------ The records ------

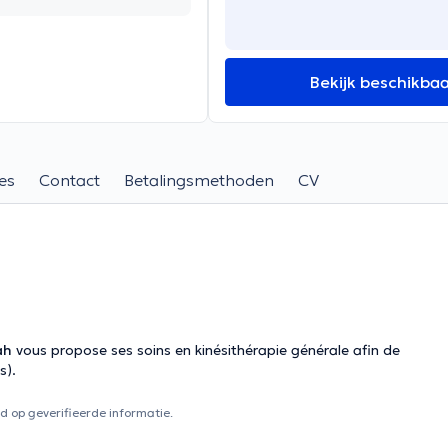
Bekijk beschikba
es
Contact
Betalingsmethoden
CV
ah
vous propose ses soins en kinésithérapie générale afin de
s).
 op geverifieerde informatie.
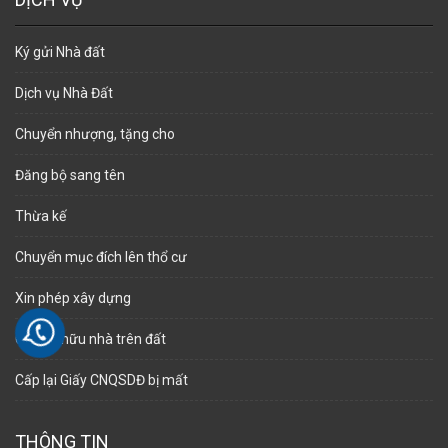
Ký gửi Nhà đất
Dịch vụ Nhà Đất
Chuyển nhượng, tặng cho
Đăng bộ sang tên
Thừa kế
Chuyển mục đích lên thổ cư
Xin phép xây dựng
Cấp sở hữu nhà trên đất
Cấp lại Giấy CNQSDĐ bị mất
THÔNG TIN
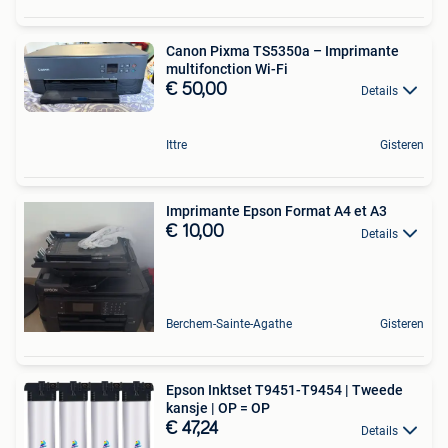
Canon Pixma TS5350a – Imprimante
multifonction Wi-Fi
€ 50,00
Details
Ittre
Gisteren
Imprimante Epson Format A4 et A3
€ 10,00
Details
Berchem-Sainte-Agathe
Gisteren
Epson Inktset T9451-T9454 | Tweede
kansje | OP = OP
€ 47,24
Details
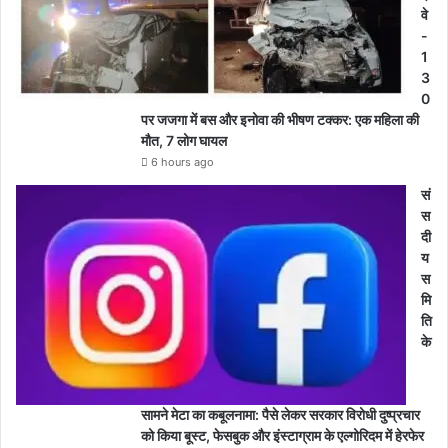
वे
-
1
3
0
पर जजगा में बस और इनोवा की भीषण टक्कर: एक महिला की
मौत, 7 लोग घायल
6 hours ago
सं
स
दी
य
स
मि
ति
के
सामने मेटा का कबूलनामा: पैसे लेकर सरकार विरोधी दुष्प्रचार
को किया बूस्ट, फेसबुक और इंस्टाग्राम के एल्गोरिदम में हेरफेर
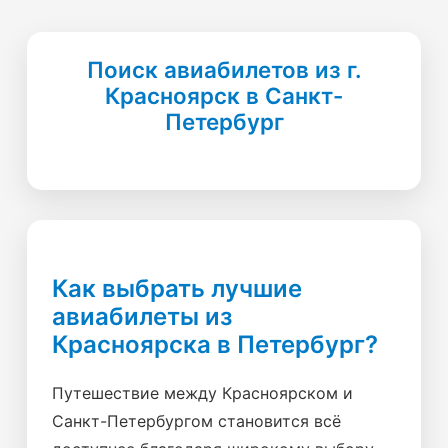
Поиск авиабилетов из г.
Красноярск в Санкт-
Петербург
Как выбрать лучшие
авиабилеты из
Красноярска в Петербург?
Путешествие между Красноярском и
Санкт-Петербургом становится всё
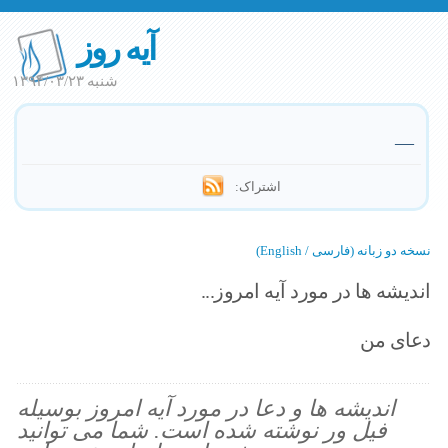
آیه روز
شنبه ۱۳۹۴/۰۳/۲۳
—
اشتراک:
نسخه دو زبانه (فارسی / English)
اندیشه ها در مورد آیه امروز...
دعای من
اندیشه ها و دعا در مورد آیه امروز بوسیله
فیل ور نوشته شده است. شما می توانید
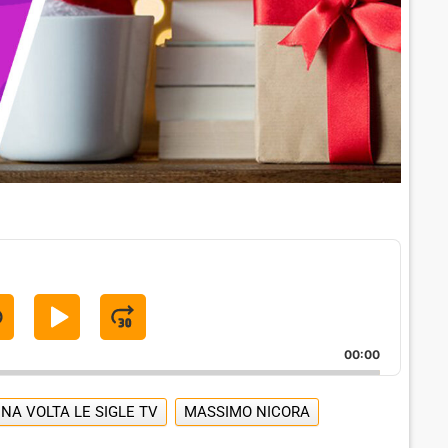
S
P
J
K
L
U
00:00
A
M
P
Y
P
NA VOLTA LE SIGLE TV
MASSIMO NICORA
B
P
F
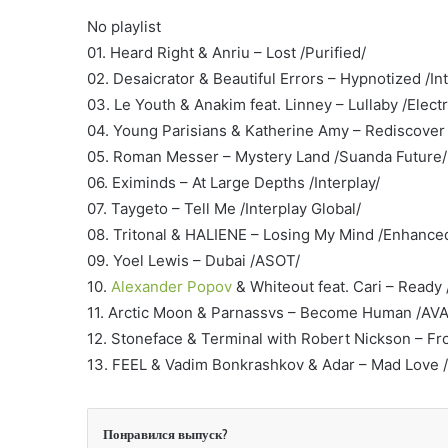
No playlist
01. Heard Right & Anriu – Lost /Purified/
02. Desaicrator & Beautiful Errors – Hypnotized /In
03. Le Youth & Anakim feat. Linney – Lullaby /Elect
04. Young Parisians & Katherine Amy – Rediscover
05. Roman Messer – Mystery Land /Suanda Future/
06. Eximinds – At Large Depths /Interplay/
07. Taygeto – Tell Me /Interplay Global/
08. Tritonal & HALIENE – Losing My Mind /Enhance
09. Yoel Lewis – Dubai /ASOT/
10.
Alexander Popov
& Whiteout feat. Cari – Ready /
11. Arctic Moon & Parnassvs – Become Human /AVA
12. Stoneface & Terminal with Robert Nickson – Fr
13. FEEL & Vadim Bonkrashkov & Adar – Mad Love 
Понравился выпуск?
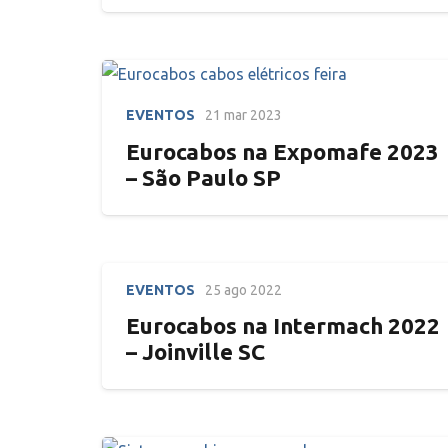
EVENTOS
21 mar 2023
Eurocabos na Expomafe 2023
– São Paulo SP
EVENTOS
25 ago 2022
Eurocabos na Intermach 2022
– Joinville SC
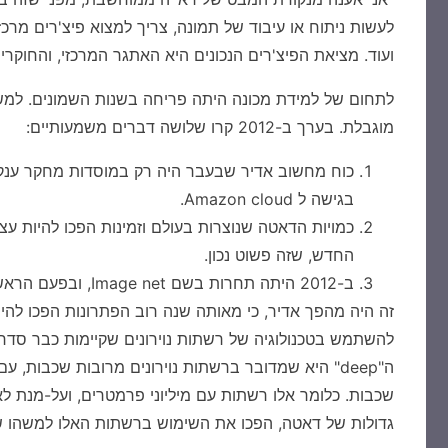
לעשות ניתוח או עיבוד של תמונה, צריך למצוא פיצ'רים מרכזי
ועוד. מציאת הפיצ'רים הנכונים היא האתגר המרכזי, והחוקר
מוגבלת. בערך ב-2012 קרו שלושה דברים משמעותיים:
בגישה ל Amazon cloud.
כמויות הדאטה שנוצרות בעולם וזמינות הפכו להיות 
החדש, שזה פשוט נכון.
ב-2012 היתה תחרות בשם Image net, ובפעם הראשונה היה הפתרון הזוכה מבוסס רשתות עמוקות.
זה היה מהפך אדיר, כי מאותה שנה רוב הפתרונות הפכו להיו
להשתמש בטכנולוגיה של רשתות נוירונים שקיימות כבר סדר
ה"deep" היא שמדובר ברשתות נוירונים מרובות שכבו
שכבות. כלומר אלו רשתות עם מיליוני פרמטרים, ועל-מנת לאמ
גדולות של דאטה, הפכו את השימוש ברשתות האלו למשהו ש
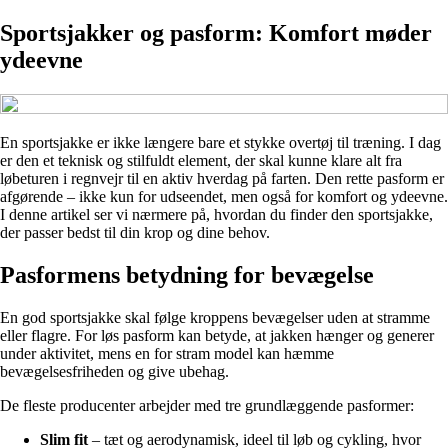
Sportsjakker og pasform: Komfort møder
ydeevne
En sportsjakke er ikke længere bare et stykke overtøj til træning. I dag
er den et teknisk og stilfuldt element, der skal kunne klare alt fra
løbeturen i regnvejr til en aktiv hverdag på farten. Den rette pasform er
afgørende – ikke kun for udseendet, men også for komfort og ydeevne.
I denne artikel ser vi nærmere på, hvordan du finder den sportsjakke,
der passer bedst til din krop og dine behov.
Pasformens betydning for bevægelse
En god sportsjakke skal følge kroppens bevægelser uden at stramme
eller flagre. For løs pasform kan betyde, at jakken hænger og generer
under aktivitet, mens en for stram model kan hæmme
bevægelsesfriheden og give ubehag.
De fleste producenter arbejder med tre grundlæggende pasformer:
Slim fit
– tæt og aerodynamisk, ideel til løb og cykling, hvor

------

● **Activity**
Output exactly the lines from the one containing "En god sportsjakke" through the last line of the records, both included. Output nothing else.

● **Answer to this problem**
En god sportsjakke skal følge kroppens bevægelser uden at stramme
eller flagre. For løs pasform kan betyde, at jakken hænger og generer
under aktivitet, mens en for stram model kan hæmme
bevægelsesfriheden og give ubehag.
De fleste producenter arbejder med tre grundlæggende pasformer:
Slim fit
– tæt og aerodynamisk, ideel til løb og cykling, hvor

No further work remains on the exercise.